EXERCISE PROMPT: In the lines below, count those containing the word "Owner" and give the number alone.

◇ ◇ ◇

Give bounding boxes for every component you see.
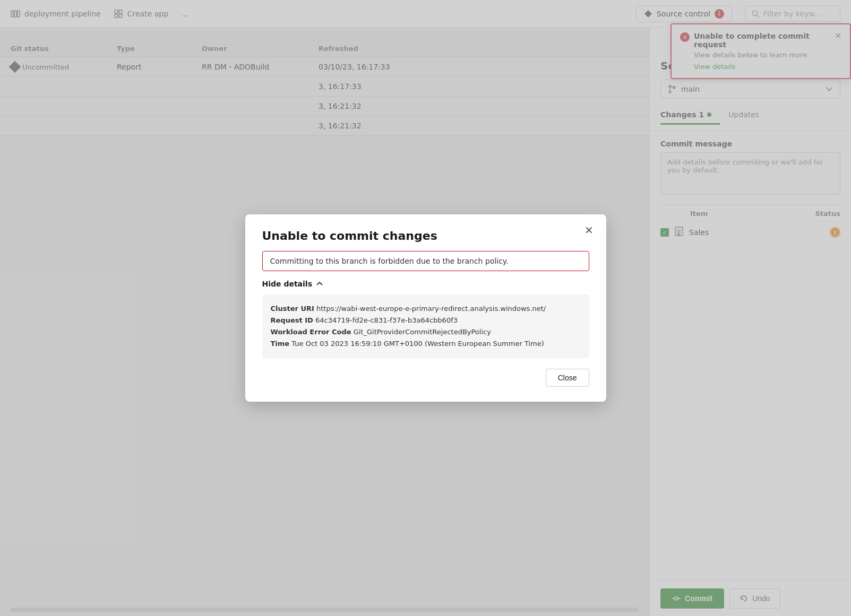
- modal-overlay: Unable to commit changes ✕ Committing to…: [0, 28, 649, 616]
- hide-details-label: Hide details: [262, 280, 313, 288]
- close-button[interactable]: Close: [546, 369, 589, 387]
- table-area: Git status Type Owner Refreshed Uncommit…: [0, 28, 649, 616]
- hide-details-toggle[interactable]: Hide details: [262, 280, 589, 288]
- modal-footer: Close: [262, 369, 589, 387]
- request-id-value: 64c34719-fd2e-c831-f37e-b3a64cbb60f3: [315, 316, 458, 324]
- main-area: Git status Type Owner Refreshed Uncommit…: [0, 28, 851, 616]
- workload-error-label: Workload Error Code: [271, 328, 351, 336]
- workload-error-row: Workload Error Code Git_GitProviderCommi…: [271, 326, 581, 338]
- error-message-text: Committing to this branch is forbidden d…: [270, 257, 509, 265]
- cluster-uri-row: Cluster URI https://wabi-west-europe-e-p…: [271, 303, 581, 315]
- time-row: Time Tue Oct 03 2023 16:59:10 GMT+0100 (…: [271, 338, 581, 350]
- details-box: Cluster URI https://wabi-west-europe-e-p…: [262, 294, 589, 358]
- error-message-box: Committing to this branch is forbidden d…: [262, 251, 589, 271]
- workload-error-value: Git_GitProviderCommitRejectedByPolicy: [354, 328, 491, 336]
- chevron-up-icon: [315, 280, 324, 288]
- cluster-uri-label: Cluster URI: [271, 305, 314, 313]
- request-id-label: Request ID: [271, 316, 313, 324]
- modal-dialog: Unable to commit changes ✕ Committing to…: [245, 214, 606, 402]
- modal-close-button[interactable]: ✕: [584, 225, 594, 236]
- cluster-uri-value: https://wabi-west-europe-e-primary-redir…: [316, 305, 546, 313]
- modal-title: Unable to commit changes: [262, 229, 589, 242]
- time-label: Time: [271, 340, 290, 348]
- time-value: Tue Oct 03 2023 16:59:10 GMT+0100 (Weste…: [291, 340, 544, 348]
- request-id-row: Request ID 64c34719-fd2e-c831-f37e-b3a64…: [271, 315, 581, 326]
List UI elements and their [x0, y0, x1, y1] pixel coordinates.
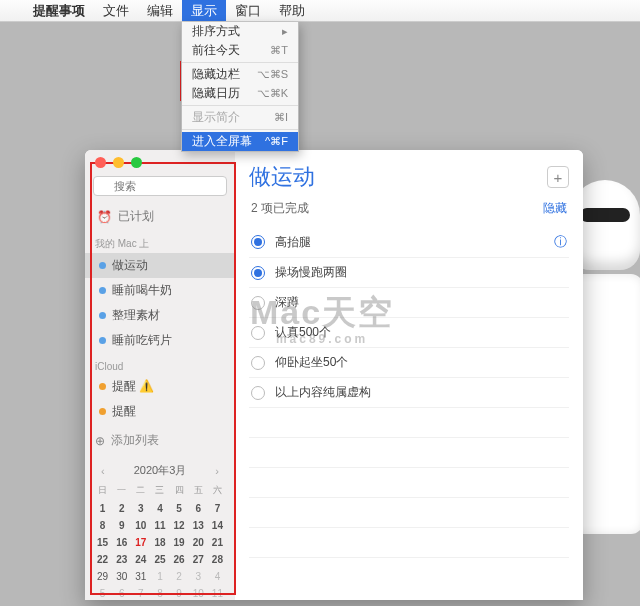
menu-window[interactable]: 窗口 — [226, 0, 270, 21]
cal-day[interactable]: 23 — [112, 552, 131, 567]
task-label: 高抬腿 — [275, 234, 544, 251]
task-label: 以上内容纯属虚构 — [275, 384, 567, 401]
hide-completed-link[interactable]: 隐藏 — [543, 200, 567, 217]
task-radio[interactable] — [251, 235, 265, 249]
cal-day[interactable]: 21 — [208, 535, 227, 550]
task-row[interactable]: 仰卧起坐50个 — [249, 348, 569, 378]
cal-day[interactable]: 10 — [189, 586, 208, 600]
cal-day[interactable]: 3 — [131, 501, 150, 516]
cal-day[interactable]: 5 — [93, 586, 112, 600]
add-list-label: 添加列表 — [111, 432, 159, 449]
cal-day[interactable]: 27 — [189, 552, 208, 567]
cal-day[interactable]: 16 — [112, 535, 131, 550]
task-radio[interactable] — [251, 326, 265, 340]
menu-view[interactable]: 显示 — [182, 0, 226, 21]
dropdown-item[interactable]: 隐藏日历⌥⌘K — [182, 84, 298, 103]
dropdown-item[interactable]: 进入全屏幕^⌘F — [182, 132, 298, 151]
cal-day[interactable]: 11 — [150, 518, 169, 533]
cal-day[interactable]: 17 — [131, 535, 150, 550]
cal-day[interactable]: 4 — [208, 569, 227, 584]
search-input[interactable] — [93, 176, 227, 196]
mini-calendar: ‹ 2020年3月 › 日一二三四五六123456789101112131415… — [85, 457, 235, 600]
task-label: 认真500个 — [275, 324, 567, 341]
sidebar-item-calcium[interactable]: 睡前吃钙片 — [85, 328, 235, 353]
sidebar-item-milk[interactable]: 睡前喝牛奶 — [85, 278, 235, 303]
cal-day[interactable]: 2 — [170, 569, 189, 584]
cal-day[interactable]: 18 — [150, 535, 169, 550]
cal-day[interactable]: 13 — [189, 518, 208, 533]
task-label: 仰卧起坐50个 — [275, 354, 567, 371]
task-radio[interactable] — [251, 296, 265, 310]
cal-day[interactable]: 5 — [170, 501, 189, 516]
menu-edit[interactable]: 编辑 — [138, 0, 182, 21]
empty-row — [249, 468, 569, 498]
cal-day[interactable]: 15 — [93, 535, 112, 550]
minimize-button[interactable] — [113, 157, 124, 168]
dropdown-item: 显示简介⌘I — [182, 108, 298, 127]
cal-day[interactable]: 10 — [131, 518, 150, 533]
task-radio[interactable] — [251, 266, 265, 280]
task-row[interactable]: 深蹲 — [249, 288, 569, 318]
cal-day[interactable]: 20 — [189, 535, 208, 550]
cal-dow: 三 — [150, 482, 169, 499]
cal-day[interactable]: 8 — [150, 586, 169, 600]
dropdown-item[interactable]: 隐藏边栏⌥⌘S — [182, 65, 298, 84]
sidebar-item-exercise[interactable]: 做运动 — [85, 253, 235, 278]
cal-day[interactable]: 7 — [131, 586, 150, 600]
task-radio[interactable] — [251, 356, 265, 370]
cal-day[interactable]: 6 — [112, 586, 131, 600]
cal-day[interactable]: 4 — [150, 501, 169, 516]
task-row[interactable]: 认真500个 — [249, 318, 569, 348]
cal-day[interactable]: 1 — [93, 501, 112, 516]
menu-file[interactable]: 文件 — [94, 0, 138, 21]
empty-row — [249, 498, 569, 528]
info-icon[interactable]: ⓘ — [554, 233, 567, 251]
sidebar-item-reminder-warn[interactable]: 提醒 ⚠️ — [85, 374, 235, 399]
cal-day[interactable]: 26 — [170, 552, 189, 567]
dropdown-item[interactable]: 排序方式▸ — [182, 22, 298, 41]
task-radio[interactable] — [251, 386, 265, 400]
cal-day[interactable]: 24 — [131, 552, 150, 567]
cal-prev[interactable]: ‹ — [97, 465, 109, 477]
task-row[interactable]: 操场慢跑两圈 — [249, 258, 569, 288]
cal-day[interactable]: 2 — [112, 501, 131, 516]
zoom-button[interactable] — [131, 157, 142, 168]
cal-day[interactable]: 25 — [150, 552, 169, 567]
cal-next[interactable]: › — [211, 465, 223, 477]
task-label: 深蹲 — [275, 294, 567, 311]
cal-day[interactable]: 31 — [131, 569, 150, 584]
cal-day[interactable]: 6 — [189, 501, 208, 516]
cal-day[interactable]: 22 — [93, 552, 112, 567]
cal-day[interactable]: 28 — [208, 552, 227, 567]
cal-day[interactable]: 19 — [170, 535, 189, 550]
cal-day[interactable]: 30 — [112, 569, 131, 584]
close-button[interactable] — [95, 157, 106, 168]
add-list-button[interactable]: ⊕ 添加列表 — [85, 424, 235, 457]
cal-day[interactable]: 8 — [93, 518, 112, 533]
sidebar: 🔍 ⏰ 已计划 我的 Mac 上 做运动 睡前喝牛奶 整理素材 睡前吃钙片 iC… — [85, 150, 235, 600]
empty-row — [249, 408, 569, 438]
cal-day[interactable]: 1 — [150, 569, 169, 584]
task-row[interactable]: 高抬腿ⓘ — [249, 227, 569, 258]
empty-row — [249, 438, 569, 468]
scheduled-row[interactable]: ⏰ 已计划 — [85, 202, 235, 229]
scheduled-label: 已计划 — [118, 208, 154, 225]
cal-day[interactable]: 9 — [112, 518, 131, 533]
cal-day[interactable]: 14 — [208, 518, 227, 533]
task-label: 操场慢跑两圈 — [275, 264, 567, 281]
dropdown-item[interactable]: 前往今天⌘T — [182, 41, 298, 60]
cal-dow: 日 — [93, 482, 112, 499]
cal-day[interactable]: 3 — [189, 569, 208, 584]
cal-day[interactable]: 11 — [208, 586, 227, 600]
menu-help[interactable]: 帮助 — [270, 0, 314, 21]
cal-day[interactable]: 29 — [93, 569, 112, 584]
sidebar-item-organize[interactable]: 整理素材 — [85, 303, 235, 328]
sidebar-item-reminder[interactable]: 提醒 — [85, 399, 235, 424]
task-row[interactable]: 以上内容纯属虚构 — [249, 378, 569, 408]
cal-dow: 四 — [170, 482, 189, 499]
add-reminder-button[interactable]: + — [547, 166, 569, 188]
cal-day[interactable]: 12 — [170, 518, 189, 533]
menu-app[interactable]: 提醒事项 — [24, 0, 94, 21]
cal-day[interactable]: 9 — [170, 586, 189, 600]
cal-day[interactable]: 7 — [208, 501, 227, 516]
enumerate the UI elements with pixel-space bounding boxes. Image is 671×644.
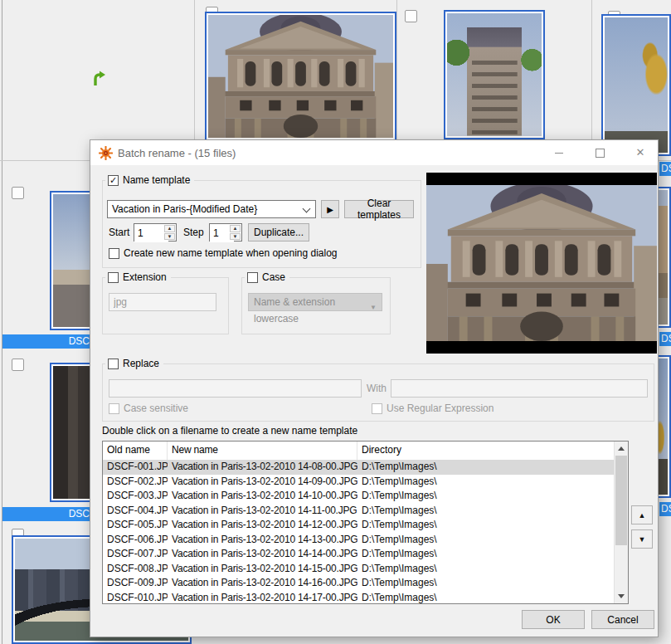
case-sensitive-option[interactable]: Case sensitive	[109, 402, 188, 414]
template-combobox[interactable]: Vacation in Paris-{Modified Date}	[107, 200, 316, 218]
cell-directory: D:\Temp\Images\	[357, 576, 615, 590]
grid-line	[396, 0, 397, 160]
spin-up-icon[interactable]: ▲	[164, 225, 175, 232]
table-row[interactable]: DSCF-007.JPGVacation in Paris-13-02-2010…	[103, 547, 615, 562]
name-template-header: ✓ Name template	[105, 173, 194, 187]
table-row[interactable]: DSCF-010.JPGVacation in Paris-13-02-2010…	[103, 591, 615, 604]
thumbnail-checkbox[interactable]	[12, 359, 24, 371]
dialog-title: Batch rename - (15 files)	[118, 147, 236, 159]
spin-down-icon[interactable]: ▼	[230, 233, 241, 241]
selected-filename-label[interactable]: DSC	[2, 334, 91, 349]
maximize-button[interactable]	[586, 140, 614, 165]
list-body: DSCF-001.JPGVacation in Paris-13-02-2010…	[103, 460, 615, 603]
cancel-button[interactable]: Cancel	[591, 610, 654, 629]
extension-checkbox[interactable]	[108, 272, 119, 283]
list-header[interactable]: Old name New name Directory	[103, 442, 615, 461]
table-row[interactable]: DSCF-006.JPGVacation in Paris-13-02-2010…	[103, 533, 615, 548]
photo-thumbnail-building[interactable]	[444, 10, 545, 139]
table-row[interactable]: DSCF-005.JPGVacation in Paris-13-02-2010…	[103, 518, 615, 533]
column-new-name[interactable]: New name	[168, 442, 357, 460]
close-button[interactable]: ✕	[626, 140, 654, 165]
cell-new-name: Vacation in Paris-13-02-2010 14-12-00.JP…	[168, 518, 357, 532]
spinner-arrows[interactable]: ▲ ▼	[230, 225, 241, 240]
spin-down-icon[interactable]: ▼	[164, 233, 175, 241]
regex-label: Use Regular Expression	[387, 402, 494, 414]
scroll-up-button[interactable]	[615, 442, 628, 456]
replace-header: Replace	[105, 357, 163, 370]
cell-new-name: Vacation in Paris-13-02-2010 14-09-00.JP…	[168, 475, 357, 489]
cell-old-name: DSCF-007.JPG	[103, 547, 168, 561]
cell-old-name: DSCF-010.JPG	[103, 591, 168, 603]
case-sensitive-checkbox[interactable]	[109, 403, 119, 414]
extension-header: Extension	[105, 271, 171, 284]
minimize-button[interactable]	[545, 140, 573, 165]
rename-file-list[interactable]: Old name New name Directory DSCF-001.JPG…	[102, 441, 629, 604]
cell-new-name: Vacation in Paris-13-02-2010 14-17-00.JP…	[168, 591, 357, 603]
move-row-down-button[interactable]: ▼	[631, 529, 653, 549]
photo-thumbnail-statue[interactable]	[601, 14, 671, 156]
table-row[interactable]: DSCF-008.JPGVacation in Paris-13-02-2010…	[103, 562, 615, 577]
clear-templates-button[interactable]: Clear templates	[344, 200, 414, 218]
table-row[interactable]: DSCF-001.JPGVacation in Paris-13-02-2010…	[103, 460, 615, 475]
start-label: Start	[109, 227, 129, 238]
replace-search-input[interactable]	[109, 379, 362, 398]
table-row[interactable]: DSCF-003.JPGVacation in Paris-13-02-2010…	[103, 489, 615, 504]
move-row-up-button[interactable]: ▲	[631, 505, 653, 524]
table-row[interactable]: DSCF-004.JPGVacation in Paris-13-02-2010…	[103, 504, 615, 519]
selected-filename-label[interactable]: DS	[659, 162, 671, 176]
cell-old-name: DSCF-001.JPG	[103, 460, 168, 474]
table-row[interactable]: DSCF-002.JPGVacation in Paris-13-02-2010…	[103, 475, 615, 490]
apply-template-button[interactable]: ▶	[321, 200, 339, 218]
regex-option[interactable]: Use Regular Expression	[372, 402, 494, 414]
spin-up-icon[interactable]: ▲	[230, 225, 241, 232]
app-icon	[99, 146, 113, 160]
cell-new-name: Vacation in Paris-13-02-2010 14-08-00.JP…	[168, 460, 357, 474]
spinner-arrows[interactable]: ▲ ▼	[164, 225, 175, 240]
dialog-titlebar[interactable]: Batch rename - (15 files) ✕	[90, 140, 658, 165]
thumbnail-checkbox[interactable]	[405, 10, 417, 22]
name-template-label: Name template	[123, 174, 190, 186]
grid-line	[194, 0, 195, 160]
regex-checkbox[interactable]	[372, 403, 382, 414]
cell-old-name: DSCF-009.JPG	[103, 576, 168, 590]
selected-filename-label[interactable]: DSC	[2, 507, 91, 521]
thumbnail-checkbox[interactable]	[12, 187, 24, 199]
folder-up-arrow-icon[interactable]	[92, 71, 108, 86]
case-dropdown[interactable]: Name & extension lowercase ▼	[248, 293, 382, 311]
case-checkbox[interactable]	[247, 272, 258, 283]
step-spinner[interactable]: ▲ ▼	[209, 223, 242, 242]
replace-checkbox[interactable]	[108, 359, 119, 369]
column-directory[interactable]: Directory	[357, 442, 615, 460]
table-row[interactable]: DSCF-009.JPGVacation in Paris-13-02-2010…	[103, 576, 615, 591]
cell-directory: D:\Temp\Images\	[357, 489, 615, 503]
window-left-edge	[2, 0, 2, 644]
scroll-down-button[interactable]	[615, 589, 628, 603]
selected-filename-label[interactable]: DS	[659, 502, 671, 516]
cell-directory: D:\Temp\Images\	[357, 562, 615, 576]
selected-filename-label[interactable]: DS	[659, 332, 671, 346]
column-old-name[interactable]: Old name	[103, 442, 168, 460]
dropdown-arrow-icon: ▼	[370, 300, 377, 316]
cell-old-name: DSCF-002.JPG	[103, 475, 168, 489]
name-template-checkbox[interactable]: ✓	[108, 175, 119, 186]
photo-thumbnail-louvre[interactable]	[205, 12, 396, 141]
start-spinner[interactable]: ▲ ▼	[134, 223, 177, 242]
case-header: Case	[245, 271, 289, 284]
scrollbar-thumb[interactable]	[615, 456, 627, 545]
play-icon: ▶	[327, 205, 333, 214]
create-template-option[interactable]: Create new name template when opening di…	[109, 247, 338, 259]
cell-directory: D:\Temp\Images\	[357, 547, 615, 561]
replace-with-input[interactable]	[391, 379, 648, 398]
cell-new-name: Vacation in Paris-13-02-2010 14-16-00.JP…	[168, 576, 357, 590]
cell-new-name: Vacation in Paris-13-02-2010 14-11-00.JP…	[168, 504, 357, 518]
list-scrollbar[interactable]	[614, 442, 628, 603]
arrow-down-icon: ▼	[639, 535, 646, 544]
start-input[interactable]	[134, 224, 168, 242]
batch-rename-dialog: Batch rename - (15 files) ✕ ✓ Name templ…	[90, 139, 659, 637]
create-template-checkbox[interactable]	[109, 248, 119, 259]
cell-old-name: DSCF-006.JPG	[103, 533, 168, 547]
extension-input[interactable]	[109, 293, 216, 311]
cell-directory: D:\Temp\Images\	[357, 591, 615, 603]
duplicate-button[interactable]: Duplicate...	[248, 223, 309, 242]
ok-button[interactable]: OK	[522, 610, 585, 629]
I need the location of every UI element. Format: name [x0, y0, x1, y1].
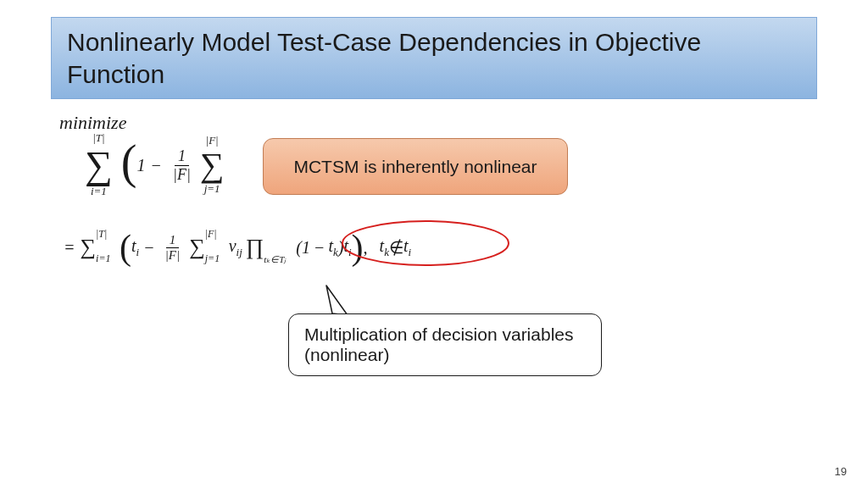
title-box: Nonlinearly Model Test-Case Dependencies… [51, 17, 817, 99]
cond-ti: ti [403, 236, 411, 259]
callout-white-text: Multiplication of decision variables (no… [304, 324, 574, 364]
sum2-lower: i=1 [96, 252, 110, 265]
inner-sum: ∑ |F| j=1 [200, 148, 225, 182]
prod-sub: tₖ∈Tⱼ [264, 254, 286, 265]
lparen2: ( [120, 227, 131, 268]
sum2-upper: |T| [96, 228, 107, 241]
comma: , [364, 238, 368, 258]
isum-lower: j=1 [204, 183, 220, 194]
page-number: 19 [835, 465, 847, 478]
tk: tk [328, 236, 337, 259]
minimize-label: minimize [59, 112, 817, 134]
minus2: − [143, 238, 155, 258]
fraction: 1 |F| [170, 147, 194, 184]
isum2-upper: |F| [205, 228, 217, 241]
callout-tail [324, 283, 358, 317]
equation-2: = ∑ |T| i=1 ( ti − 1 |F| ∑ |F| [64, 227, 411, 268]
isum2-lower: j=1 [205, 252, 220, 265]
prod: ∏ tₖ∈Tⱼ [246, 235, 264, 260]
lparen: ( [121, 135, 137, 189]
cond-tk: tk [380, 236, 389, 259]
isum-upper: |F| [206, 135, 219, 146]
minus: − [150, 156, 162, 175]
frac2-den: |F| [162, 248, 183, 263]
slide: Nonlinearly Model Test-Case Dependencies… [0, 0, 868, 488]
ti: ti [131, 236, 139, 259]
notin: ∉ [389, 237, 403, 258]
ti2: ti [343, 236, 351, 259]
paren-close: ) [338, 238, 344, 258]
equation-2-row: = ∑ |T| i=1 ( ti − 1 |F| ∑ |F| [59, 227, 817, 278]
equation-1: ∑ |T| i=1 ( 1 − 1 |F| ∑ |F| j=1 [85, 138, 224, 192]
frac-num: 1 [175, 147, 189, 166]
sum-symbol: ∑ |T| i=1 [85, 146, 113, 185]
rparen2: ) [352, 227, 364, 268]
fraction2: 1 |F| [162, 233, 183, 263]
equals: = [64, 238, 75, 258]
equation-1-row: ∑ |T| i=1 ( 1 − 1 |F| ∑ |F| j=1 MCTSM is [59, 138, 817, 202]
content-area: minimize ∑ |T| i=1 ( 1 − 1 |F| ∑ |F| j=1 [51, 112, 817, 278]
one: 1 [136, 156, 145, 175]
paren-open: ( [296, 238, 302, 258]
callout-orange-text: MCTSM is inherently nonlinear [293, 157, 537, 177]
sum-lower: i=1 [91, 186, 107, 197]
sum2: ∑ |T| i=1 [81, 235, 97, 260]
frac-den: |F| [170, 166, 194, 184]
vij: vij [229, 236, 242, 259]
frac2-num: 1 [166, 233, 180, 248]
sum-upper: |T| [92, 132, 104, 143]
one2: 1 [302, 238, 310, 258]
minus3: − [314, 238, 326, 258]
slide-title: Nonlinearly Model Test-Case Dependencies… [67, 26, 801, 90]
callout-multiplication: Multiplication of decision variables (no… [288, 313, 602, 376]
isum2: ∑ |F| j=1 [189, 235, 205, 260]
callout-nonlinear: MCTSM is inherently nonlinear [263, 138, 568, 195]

◇ ◇ ◇

ANSWER SECTION: 2